▶ [What you need to do]: Please write out the entire listing below exactly, excluding its pictures.

▶ [Provided records]:
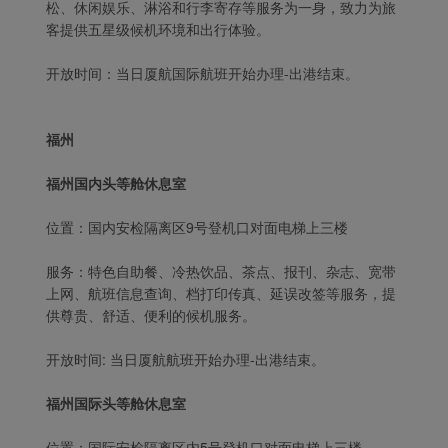
松、休闲娱乐、淋浴和行李寄存等服务为一身，致力为旅
客提供五星级候机环境和出行体验。
开放时间：当日厦航国际航班开始办理-出港结束。
Xiamenair.com使用功能
型和分析型Cookie 来确
保我们的网站正常运行，
福州
并为您提供最佳的用户体
验。 使用本网站，功能型
福州国内头等舱休息室
和分析型Cookie将被安装
在您的浏览器中。
位置：国内安检隔离区9号登机口对面电梯上三楼
在您的同意下，我们还将
服务：特色自助餐、冷热饮品、茶点、报刊、杂志、宽带
使用营销Cookie (i) 分析
上网、航班信息查询、档打印传真、延误改签等服务，提
我们的营销绩效 (ii) 个性
供尊贵、舒适、便利的候机服务。
化我们广告中的优惠信
息。 通过放置这些
开放时间: 当日厦航航班开始办理-出港结束。
Cookie，厦门航空和第三
方可以跟踪您的互联网行
福州国际头等舱休息室
为以使我们的内容和广告
与您的兴趣更加契合。
位置：国际安检隔离区内5号登机口对面电梯上三楼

▶ [Answer to this task]:
松、休闲娱乐、淋浴和行李寄存等服务为一身，致力为旅
客提供五星级候机环境和出行体验。
开放时间：当日厦航国际航班开始办理-出港结束。
Xiamenair.com使用功能
型和分析型Cookie 来确
保我们的网站正常运行，
福州
并为您提供最佳的用户体
验。 使用本网站，功能型
福州国内头等舱休息室
和分析型Cookie将被安装
在您的浏览器中。
位置：国内安检隔离区9号登机口对面电梯上三楼
在您的同意下，我们还将
服务：特色自助餐、冷热饮品、茶点、报刊、杂志、宽带
使用营销Cookie (i) 分析
上网、航班信息查询、档打印传真、延误改签等服务，提
我们的营销绩效 (ii) 个性
供尊贵、舒适、便利的候机服务。
化我们广告中的优惠信
息。 通过放置这些
开放时间: 当日厦航航班开始办理-出港结束。
Cookie，厦门航空和第三
方可以跟踪您的互联网行
福州国际头等舱休息室
为以使我们的内容和广告
与您的兴趣更加契合。
位置：国际安检隔离区内5号登机口对面电梯上三楼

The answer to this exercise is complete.